Нет согласия и в сфере противоракетной обороны. Без договоренностей по этим вопросам нового договора по стратегическим вооружениям не будет.
Каковы основные препятствия к полноценному сотрудничеству между Россией и ее американскими, европейскими партнерами в построении ЕвроПРО и глобальной ПРО? Считаете ли Вы возможным выход из сегодняшнего тупика в переговорах?
Проблемы противоречий по ПРО лежат не в сфере военной безопасности, а в политической области. Поскольку как подтверждает исторический опыт, никакая противоракетная оборона не сможет защитить территорию страны от ответного удара.
Что касается наших требований по юридически обязывающим соглашениям о ненаправленности ЕвроПРО по отношения к нашим СЯС, то здесь важны следующие факторы. Во-первых, для российской стороны, судя по выступлению начальника Генштаба ВС РФ на международной конференции в Москве, теперь уже не важны технические характеристики противоракет США, а только география размещения противоракет и радаров.
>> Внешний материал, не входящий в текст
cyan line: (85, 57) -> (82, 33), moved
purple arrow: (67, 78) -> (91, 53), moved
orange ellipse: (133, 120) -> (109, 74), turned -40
Это условие можно было бы согласовать на основе, разработанной совместно российскими, американскими и натовскими специалистами в рамках Евроатлантической инициативы по безопасности.
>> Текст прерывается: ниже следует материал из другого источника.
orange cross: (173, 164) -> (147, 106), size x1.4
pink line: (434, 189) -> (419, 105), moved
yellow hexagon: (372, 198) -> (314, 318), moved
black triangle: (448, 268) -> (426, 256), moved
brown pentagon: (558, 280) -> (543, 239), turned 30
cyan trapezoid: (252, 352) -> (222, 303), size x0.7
Во-вторых, возможно создание двух центров сотрудничества – центра обмена информацией, где могли бы находиться российские и натовские специалисты, и центра непосредственного планирования и управления, тоже с российскими и натовскими специалистами. Это был бы первый и очень серьезный шаг.
Вопрос о совместной российско-американской обороне мне кажется преждевременным, поскольку Россия не обладает системами ПРО, сопоставимыми с теми, которые есть у США, – с «Иджисами» или даже с THAAD.
Следует ли придавать переговорам по ядерному разоружению многостороннее измерение и подключать к ним остальные ядерные державы? Насколько высока вероятность того, что это когда-либо произойдет?
Другие ядерные державы стоят на твердой позиции: пока Россия и США не сократят свои ядерные вооружения до сопоставимых с ними уровней, никаких многосторонних переговоров не будет. Полагаю, что это произойдет нескоро. Кроме того, многосторонний переговорный процесс должен заканчиваться подписанием договора, который отражал бы меры транспарентности и контроля. Это чрезвычайно долгий и сложный процесс даже в рамках переговоров официальных членов ядерного клуба, «Большой пятерки». Пока перспектив для этого я не вижу.
Беседовал Александр Шамшурин, программный ассистент РСМД.